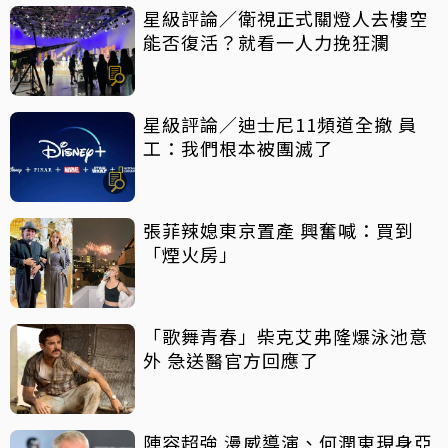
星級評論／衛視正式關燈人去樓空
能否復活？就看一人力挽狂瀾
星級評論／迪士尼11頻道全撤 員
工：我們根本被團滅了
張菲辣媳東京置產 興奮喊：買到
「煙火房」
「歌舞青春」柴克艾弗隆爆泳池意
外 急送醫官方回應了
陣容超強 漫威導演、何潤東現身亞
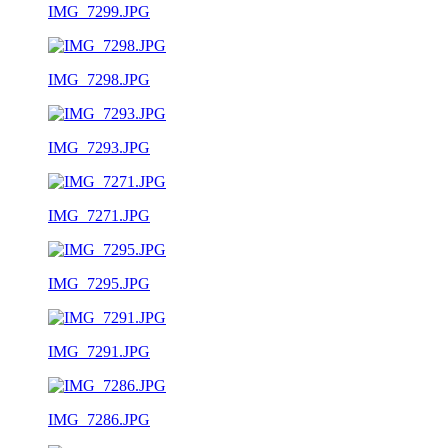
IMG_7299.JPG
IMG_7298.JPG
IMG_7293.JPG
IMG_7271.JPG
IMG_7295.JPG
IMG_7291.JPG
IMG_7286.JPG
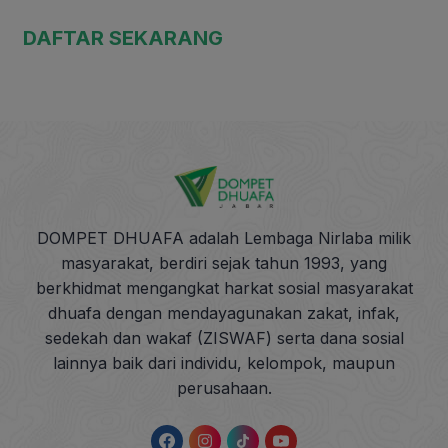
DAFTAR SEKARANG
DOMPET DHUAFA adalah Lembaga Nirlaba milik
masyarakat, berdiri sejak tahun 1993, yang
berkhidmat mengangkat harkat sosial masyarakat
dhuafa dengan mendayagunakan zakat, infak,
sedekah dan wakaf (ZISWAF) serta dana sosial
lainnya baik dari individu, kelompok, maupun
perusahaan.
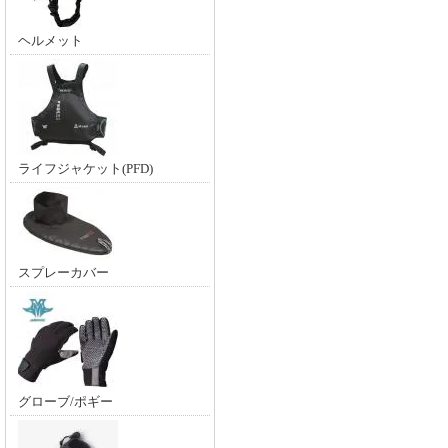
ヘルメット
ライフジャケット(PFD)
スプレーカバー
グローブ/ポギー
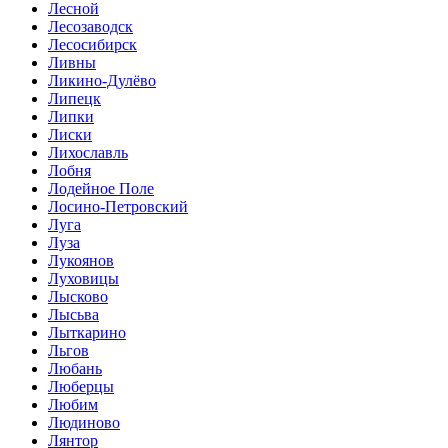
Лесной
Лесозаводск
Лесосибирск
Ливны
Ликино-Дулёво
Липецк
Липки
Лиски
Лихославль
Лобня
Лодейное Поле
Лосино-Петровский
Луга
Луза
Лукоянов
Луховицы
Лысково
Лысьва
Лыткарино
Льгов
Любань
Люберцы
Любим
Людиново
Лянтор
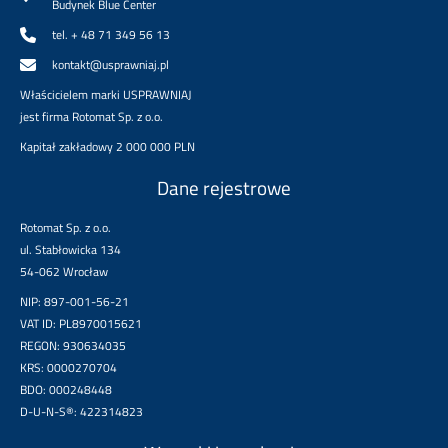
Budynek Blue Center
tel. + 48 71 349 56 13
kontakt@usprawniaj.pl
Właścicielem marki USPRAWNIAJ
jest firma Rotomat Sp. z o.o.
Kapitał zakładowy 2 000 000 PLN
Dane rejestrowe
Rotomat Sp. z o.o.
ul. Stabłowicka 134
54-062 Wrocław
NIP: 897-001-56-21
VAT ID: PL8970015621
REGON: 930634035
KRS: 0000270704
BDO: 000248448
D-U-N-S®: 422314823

• WHAT YOU NEED TO DO
Would you copy, word for word, only the lines above from the one containing "星級評論／迪士尼11頻道全撤 員" through the one containing "dhuafa dengan mendayagunakan", both included, and please leave out the pictures?

• ANSWER FOR THIS EXERCISE
星級評論／迪士尼11頻道全撤 員
工：我們根本被團滅了
張菲辣媳東京置產 興奮喊：買到
「煙火房」
「歌舞青春」柴克艾弗隆爆泳池意
外 急送醫官方回應了
陣容超強 漫威導演、何潤東現身亞
IMG_7299.JPG
IMG_7298.JPG
IMG_7293.JPG
IMG_7271.JPG
IMG_7295.JPG
IMG_7291.JPG
IMG_7286.JPG
DAFTAR SEKARANG
DOMPET DHUAFA adalah Lembaga Nirlaba milik
masyarakat, berdiri sejak tahun 1993, yang
berkhidmat mengangkat harkat sosial masyarakat
dhuafa dengan mendayagunakan zakat, infak,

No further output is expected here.